Your objective. Among the entries below, find all lines that include "room" and copy them.

Data records.
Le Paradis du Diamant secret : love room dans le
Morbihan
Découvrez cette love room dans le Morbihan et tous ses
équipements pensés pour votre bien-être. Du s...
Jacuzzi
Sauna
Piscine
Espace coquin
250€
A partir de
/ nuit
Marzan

Written reply.
Le Paradis du Diamant secret : love room dans le
Découvrez cette love room dans le Morbihan et tous ses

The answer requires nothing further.